How resistance bands can maximize your home workout.
Home workouts are the norm now. While there are great advantages to that, there are also certain drawbacks. People who are used to lifting weights and having equipment available at the club are now just doing bodyweight exercises. Unfortunately, it might not be challenging enough, and many are having a hard time buying home gym equipment to add resistance to their programs. Training your back and legs is the most challenging at home without weights. Enter the resistance band. It’s a large rubber circle that can be used in a multitude of ways and the best part is that it’s affordable, readily available and easy to order online. You may have seen people using them at a gym to assist in doing pull-ups, but there are hundreds of exercises that you can do at home with one. The following resistance band workout is geared more toward training your back and legs.
You will need a light- to medium-weight circle resistance band, a foam roller and a sturdy post, thin tree or railing. As you get stronger you can use a more robust band.
Start with a warm-up of some light cardio and mobility exercises that move all of your joints through their full range of motion.
Do each exercise for eight to twelve reps and repeat the entire circuit of exercises two to three times.
1. SPLIT STANCE REVERSE CHOP
Attach the band at shoulder height by looping it around the post. Stand in a lunge position. Hold the band with both hands and pull it across the front of your body in a wood chopping motion. Return to start and repeat for reps and then turn and do the other side.
2. BANDED RUN
Attach the band at waist height to the post. Place the band around your middle at the hips, stand with your back to the post, step forward until you feel tension and drive your knees up into a fast run against the band. Continue running for 30 seconds as fast as possible.
3. SEATED ONE ARM PULL-DOWN
Attach the band at head height around the post. Sit on the floor with knees bent and feet flat on the floor. Hold the band with your right hand, inhale and, as you pull down, exhale and twist into your right side.
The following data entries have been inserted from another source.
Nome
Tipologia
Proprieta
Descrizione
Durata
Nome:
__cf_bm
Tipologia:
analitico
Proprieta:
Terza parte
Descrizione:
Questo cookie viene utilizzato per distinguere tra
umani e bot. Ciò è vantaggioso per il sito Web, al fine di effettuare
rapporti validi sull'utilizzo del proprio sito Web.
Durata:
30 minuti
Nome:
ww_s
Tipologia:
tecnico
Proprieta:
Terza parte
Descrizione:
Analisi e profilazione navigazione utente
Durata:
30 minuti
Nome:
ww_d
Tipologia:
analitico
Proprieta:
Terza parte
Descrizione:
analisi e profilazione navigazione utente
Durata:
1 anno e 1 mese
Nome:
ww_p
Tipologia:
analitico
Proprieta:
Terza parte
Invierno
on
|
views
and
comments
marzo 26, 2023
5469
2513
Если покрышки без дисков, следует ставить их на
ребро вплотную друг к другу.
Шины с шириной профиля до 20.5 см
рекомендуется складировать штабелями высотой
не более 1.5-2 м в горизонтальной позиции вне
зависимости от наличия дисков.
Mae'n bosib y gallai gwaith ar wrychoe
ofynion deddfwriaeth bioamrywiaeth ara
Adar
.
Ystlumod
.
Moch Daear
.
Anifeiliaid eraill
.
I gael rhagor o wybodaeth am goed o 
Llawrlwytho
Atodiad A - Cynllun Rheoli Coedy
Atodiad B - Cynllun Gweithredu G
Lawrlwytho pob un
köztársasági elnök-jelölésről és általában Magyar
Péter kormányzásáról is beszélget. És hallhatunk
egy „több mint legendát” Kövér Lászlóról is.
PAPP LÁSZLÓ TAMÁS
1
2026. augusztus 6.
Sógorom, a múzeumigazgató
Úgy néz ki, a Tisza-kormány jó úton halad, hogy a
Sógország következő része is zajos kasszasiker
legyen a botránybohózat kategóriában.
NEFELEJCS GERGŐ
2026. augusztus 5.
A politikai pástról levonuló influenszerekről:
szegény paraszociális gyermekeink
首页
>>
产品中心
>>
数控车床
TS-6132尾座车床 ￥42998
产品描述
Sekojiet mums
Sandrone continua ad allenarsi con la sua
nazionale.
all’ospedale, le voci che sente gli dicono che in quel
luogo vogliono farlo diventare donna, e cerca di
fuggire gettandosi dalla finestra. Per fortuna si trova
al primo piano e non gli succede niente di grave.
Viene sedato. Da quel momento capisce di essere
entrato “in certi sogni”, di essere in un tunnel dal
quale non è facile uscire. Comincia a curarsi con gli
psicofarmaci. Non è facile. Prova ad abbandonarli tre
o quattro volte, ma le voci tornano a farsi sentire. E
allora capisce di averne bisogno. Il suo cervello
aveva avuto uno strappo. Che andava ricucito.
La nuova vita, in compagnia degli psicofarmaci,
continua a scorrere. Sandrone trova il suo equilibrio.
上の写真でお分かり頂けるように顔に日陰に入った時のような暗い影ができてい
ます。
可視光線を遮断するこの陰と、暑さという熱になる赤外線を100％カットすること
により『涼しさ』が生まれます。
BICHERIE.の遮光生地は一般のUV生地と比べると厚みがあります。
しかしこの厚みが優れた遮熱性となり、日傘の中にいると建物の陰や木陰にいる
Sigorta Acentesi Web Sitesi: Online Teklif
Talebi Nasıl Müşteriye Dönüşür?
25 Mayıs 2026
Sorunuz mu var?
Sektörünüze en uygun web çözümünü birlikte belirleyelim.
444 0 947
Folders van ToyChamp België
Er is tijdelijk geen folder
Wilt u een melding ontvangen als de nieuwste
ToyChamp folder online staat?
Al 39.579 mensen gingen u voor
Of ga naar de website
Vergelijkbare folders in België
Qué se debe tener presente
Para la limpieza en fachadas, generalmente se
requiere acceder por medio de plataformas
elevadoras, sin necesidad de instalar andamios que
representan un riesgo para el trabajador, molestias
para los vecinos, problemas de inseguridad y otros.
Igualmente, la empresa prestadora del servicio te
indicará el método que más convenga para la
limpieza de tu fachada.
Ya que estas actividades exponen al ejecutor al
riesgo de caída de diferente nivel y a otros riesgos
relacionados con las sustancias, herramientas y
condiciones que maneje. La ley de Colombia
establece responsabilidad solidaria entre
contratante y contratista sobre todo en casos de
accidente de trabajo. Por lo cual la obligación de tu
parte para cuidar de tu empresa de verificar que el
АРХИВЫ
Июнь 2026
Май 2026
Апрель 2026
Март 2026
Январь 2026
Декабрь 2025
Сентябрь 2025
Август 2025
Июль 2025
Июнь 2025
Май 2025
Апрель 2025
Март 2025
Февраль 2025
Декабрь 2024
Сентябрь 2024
Repeat for reps and then do the left side.
4. BANDED RUN
Repeat for 30 seconds.
5. BANDED DEADLIFT
Double up your band and step on it with both feet. Grab onto the band, keep back flat and head in line with the tailbone, drive feet into the floor and stand tall squeezing glutes at the top.
6. BANDED SIDE SKATER
Attach the band at waist height to the post. Turn sideways to the post and cross step one foot behind the other, pressing out against the band, then move quickly in and out of the skating motion for 20 seconds on each side.
7. BANDED HIP BRIDGE
Lie on the floor or rest your shoulders on a low bench. Loop the ends of the band over each foot and then pull the middle up over your hips. Drive your hips up into the band and lower for reps.
8. BANDED SIDE SKATER
Repeat for 20 seconds on each side.
9. ELEVATED STEP-DOWN LUNGE
Loop the band over your shoulders and stand on a step. Loop the band under one foot, then step back off the step with the other foot and down into a lunge; step back up. Repeat for reps then switch sides.
10. BANDED SQUAT
Place the band over your shoulders and under both feet, back up to a wall, and place the foam roller behind your back parallel to the floor. Move your feet away from the wall. Keeping your back to the roller, lower into a squat until you reach a 90-degree angle at your knees and then stand back up. Repeat for reps.
11. BANDED FACE PULL
Attach the band at waist height. Sit on the floor, with knees bent and feet flat on the floor. Hold the band with both hands close together and pull the band back toward your face, keeping elbows high and out to the side. Repeat for reps.
12. BANDED Y RAISE
Attach the band at waist height. Sit on the floor with knees bent and feet flat on the floor. Hold the band with both hands slightly spread apart. Lift and pull the band overhead, keeping arms straight until they look like they are raised in a “Y” shape. Repeat for reps.